Figure 4 - The resulting document - only the first ten pages are present – exactly as expected.
In this example, we inserted pages using the first (1) and last page (10) of a range. We have also specified the index of the page (0) before which the new pages should inserted.
The option PDFDoc.e_none indicates that we do not want the pages to be bookmarked. The alternative would be to pass PDFDoc.e_insert_bookmark.
There’s also a little setup code (specifying imports) and specifying the license and original document. That doesn’t change in the following samples, so I won’t repeat them.
Seventeen lines of code (some of which were comments), and you have created a new PDF based on a page range. That’s pretty awesome!

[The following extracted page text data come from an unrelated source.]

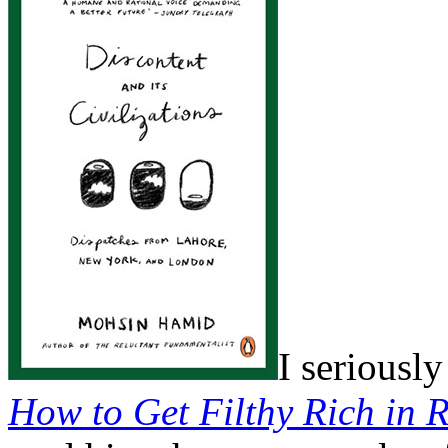
I seriousl
How to Get Filthy Rich in R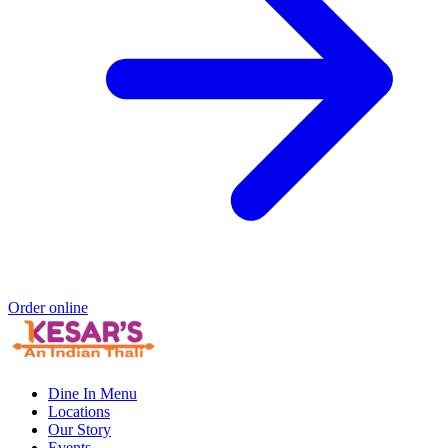
Order online
Dine In Menu
Locations
Our Story
Events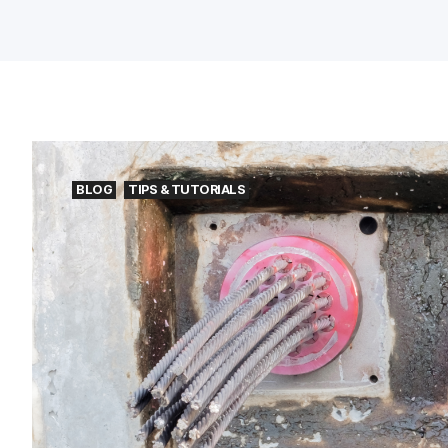
BLOG
TIPS & TUTORIALS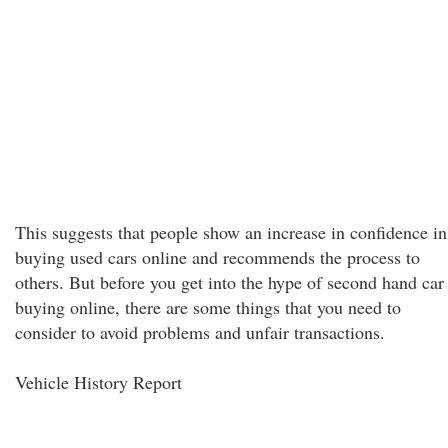
This suggests that people show an increase in confidence in
buying used cars online and recommends the process to
others. But before you get into the hype of second hand car
buying online, there are some things that you need to
consider to avoid problems and unfair transactions.
Vehicle History Report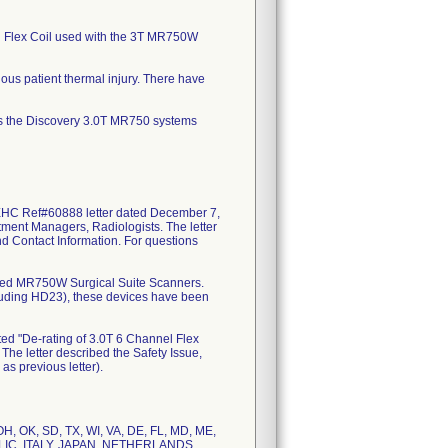
el Flex Coil used with the 3T MR750W
ous patient thermal injury. There have
es the Discovery 3.0T MR750 systems
EHC Ref#60888 letter dated December 7,
tment Managers, Radiologists. The letter
and Contact Information. For questions
isted MR750W Surgical Suite Scanners.
uding HD23), these devices have been
ted "De-rating of 3.0T 6 Channel Flex
he letter described the Safety Issue,
as previous letter).
, OH, OK, SD, TX, WI, VA, DE, FL, MD, ME,
BLIC, ITALY, JAPAN, NETHERLANDS,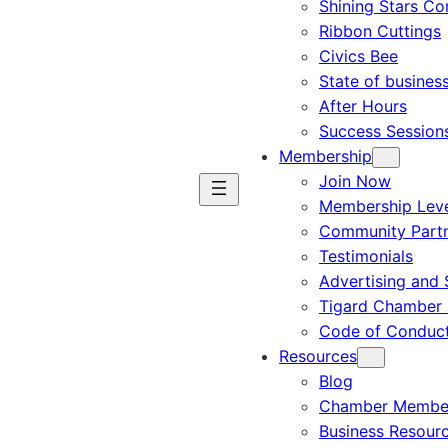
Shining Stars C
Ribbon Cuttings
Civics Bee
State of busines
After Hours
Success Session
Membership
Join Now
Membership Leve
Community Part
Testimonials
Advertising and 
Tigard Chamber 
Code of Conduc
Resources
Blog
Chamber Member
Business Resour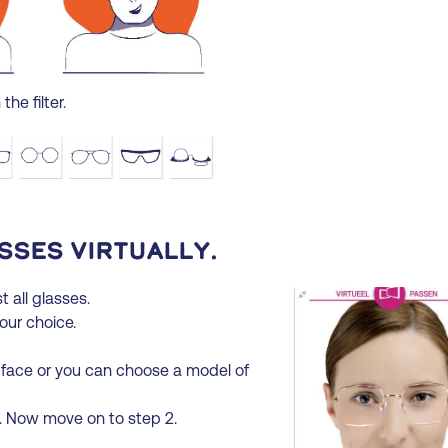
the filter.
sses virtually.
t all glasses.
your choice.
 face or you can choose a model of
t. Now move on to step 2.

So far, we have inserted pages from a contiguous range.
The other way to insert pages is to use a PageSet. PageSets are great if you want to extract non-contiguous or multiple sets of pages. They are also useful if you are interested in extracting just odd, or just even, pages, since they have that functionality built in.
As an example, let's use a PageSet and the filter PageSet.e_odd to just extract the odd pages from the PDF.
def splitOddPages():
PDFNet.Initialize(LicenseKey)
in_doc = PDFDoc(original_doc_path)
in_doc.InitSecurityHandler()
new_doc = PDFDoc()
page_num = in_doc.GetPageCount()
ps = PageSet(1, page_num, PageSet.e_odd)
new_doc.InsertPages(0, in_doc, ps, PDFDoc.e_none)
new_doc.Save("odd_pages.pdf", SDFDoc.e_remove_unused)
# Close the document to free up document memory sooner than waiting for the
# garbage collector
new_doc.Close()
in_doc.Close()
Run that code and in a few moments a new file will have been generated containing just the odd pages.
Figure 5 - The generated document, showing pages 9,11, 13 and 15
We could tweak the previous sample code to have a PageSet that just contains the even pages. However, the original PDF has many even pages that were blank (it was done so that a new story always started on an odd number page, with a blank page following the title).
Figure 6 - In the original document, many of the even pages (shown in red) contain no text.
That’s quite common in books, but similar things might also be found in business documents, with titles or introductory information that adds little value, which you would like to remove.
So, let’s see one way of removing specific pages. In this case we will get the content for each page and if it is empty then we will discard the page. This is done using TextExtractor to test for empty pages, then adding all non-empty pages to the PageSet using AddPage.
def splitEvenNotEmpty():
PDFNet.Initialize(LicenseKey)
in_doc = PDFDoc(original_doc_path)
in_doc.InitSecurityHandler()
new_doc = PDFDoc()
ps = PageSet()
page_num = in_doc.GetPageCount()
# We are interested in even pages only, so start with page 2
i = 2
while i <= page_num:
pg = in_doc.GetPage(i)
txt = TextExtractor()
txt.Begin(pg)
if txt.GetWordCount() > 0:
ps.AddPage(i)
else:
print("Page {} was empty".format(i))
# increment by 2 as we are interested only in even pages
i = i + 2
new_doc.InsertPages(0, in_doc, ps, PDFDoc.e_none)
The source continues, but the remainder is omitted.